The civic-minded individuals who have also nurtured talent, supported institutions or shared their experience received an award from the prince.

Among the recipients of the Prince of Wales Medal for Arts Philanthropy, now in its sixth year, was Lord Rothschild the investment banker and a member of the Rothschild banking family.

The other philanthropists honoured were Lady Bernstein, Philip and Christine Carne, Delfina Entrecanales and Ian and Mercedes Stoutzker.

Joanna Lumley, who hosted the awards ceremony at St James’s Palace, said after the event: “It is sometimes easy to overlook the stupendous support private philanthropists give to artistic organisations in this country.

“People may say: they are rich, they can afford to give lots of money.
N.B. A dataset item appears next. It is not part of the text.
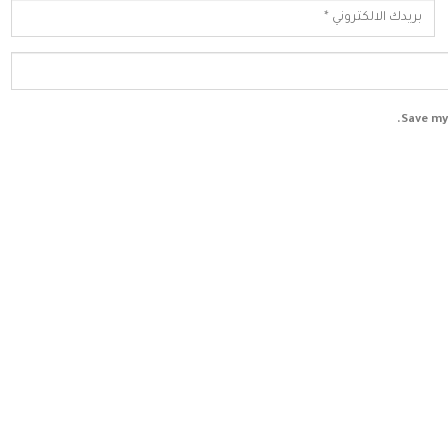
Save my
But I have lived a long time, and it seems to me that people either are givers or watchers: and all those named today are givers of the finest kind.”
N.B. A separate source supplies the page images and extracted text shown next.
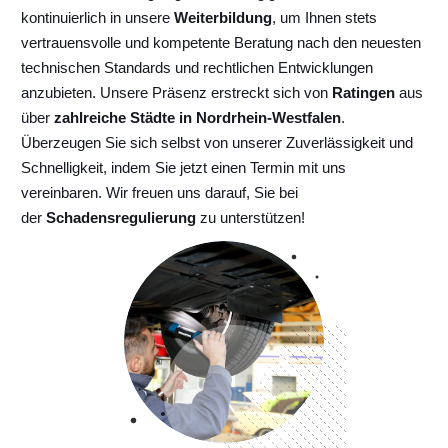
kontinuierlich
in unsere
Weiterbildung
, um Ihnen stets
vertrauensvolle und kompetente Beratung nach den neuesten
technischen Standards und rechtlichen Entwicklungen
anzubieten. Unsere Präsenz erstreckt sich von
Ratingen
aus
über
zahlreiche Städte in Nordrhein-Westfalen
.
Überzeugen Sie sich selbst von unserer Zuverlässigkeit und
Schnelligkeit, indem Sie jetzt einen Termin mit uns
vereinbaren. Wir freuen uns darauf, Sie bei
der
Schadensregulierung
zu unterstützen!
Lord Rothschild has served as chairman of the board of trustees of The National Gallery and chairman of the Heritage Lottery Fund – a role he described as “chief shopper for the British nation,” where he oversaw the distribution of £1bn in grants.

He was also instrumental in the restoration of Somerset House and through the Rothschild Foundation has given large sums to the National Gallery, British Museum, the Royal Ballet School, the Ashmolean Museum and the Royal Academy of Music.

Lady Bernstein has supported the world of dance providing funds for the dancer and choreographer Akram Khan and others, while Philip and Christine Carne have funded more than 100 scholarships at institutions like the Royal College of Music and the Royal Academy of Dramatic Art.

The awards are run by the organisation Arts and Business, part of the charity Business in the Community – a member of The Prince’s Charities.